→ What this task involves:
When you copy the listing, skip the images and return each line verbatim.

→ Exercise data:

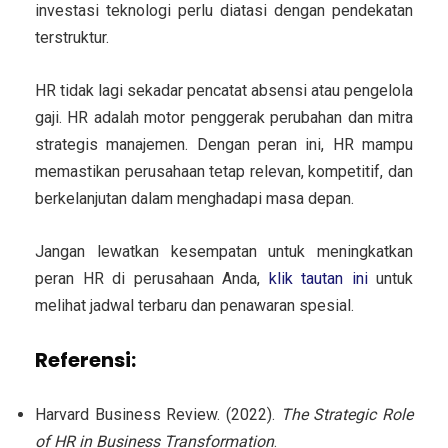
investasi teknologi perlu diatasi dengan pendekatan
terstruktur.
HR tidak lagi sekadar pencatat absensi atau pengelola
gaji. HR adalah motor penggerak perubahan dan mitra
strategis manajemen. Dengan peran ini, HR mampu
memastikan perusahaan tetap relevan, kompetitif, dan
berkelanjutan dalam menghadapi masa depan.
Jangan lewatkan kesempatan untuk meningkatkan
peran HR di perusahaan Anda,
klik tautan ini
untuk
melihat jadwal terbaru dan penawaran spesial
.
Referensi:
Harvard Business Review. (2022).
The Strategic Role
of HR in Business Transformation
.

→ Written answer:
investasi teknologi perlu diatasi dengan pendekatan
terstruktur.
HR tidak lagi sekadar pencatat absensi atau pengelola
gaji. HR adalah motor penggerak perubahan dan mitra
strategis manajemen. Dengan peran ini, HR mampu
memastikan perusahaan tetap relevan, kompetitif, dan
berkelanjutan dalam menghadapi masa depan.
Jangan lewatkan kesempatan untuk meningkatkan
peran HR di perusahaan Anda,
klik tautan ini
untuk
melihat jadwal terbaru dan penawaran spesial
.
Referensi:
Harvard Business Review. (2022).
The Strategic Role
of HR in Business Transformation
.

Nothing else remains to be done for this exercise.